= What you are asked to do =
Within the listing below, tally the lines where the word "modern" appears, and answer with nothing but the tally.

= Provided data =
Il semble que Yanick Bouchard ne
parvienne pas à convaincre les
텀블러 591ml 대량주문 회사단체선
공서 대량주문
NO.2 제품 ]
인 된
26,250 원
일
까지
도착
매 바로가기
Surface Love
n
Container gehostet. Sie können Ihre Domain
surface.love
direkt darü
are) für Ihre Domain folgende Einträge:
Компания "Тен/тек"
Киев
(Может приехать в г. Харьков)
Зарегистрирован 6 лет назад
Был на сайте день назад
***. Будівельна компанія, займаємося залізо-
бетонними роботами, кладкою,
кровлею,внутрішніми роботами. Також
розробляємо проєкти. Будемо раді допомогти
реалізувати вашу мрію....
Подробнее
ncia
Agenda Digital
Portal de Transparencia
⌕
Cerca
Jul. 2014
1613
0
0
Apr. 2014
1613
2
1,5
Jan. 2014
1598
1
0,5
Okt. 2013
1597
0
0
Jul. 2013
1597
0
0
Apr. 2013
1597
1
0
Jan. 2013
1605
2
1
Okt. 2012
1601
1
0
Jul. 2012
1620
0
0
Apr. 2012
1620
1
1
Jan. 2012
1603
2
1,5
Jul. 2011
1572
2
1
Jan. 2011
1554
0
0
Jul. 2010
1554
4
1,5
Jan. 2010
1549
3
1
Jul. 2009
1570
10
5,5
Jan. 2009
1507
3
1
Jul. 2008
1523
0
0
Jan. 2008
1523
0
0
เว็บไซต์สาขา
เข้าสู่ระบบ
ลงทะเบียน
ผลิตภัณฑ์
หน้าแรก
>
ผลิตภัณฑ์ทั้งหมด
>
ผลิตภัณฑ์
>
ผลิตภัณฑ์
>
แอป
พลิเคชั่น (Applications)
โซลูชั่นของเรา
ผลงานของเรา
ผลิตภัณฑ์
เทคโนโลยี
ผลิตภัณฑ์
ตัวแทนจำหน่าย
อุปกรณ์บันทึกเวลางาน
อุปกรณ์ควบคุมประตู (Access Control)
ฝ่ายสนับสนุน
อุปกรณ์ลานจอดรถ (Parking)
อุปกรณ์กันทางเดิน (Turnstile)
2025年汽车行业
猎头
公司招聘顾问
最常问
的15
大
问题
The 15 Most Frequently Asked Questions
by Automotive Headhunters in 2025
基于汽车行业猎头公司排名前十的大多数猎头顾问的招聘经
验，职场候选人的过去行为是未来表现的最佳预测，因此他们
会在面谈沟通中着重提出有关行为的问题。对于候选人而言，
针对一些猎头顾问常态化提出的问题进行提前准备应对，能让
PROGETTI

---

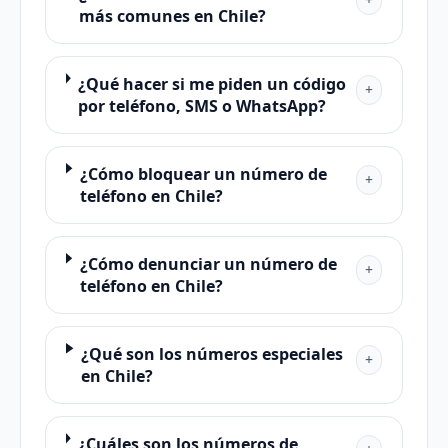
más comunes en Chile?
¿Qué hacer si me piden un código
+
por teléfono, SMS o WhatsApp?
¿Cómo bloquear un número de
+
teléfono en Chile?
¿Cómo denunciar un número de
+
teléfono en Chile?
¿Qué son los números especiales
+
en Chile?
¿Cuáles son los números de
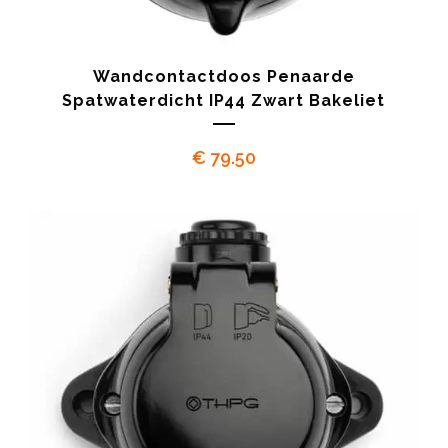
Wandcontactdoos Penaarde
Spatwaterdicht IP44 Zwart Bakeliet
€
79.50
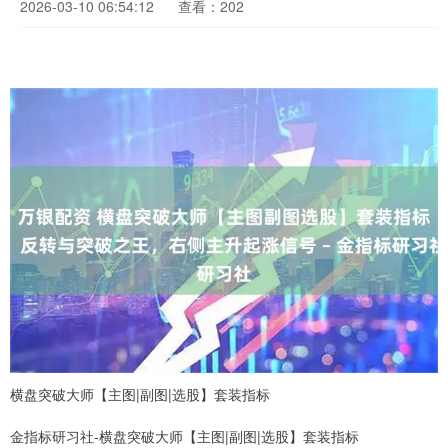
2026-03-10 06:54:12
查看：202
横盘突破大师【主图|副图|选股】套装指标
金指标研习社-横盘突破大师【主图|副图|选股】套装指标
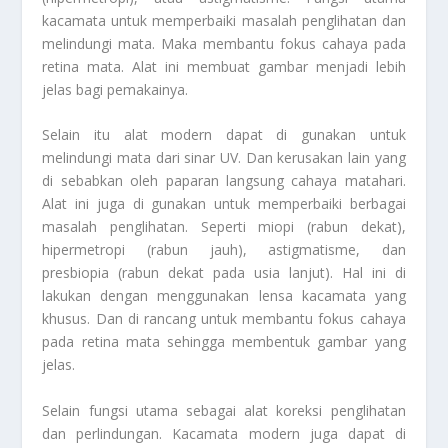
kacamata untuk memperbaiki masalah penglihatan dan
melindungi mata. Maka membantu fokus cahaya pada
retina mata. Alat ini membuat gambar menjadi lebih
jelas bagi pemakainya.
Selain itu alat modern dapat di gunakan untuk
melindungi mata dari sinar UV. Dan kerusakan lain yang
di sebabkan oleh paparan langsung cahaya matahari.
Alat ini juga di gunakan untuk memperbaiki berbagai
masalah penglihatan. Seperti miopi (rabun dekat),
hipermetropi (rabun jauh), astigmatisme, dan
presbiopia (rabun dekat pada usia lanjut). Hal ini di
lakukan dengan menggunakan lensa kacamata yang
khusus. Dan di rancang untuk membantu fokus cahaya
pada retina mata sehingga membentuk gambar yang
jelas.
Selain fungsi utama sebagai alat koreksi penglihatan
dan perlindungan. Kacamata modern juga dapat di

--

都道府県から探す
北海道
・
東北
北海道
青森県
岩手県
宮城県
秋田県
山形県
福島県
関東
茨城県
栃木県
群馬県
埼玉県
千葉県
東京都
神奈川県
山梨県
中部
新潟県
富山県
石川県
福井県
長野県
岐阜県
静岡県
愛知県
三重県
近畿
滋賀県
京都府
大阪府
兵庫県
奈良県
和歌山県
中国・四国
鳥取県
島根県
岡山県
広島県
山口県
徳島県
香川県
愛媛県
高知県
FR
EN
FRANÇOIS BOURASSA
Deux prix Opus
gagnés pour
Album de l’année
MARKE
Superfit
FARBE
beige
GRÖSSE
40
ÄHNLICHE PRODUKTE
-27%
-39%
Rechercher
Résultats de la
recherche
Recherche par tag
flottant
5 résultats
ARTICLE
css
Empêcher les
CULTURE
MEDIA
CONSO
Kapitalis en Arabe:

= Your response =
2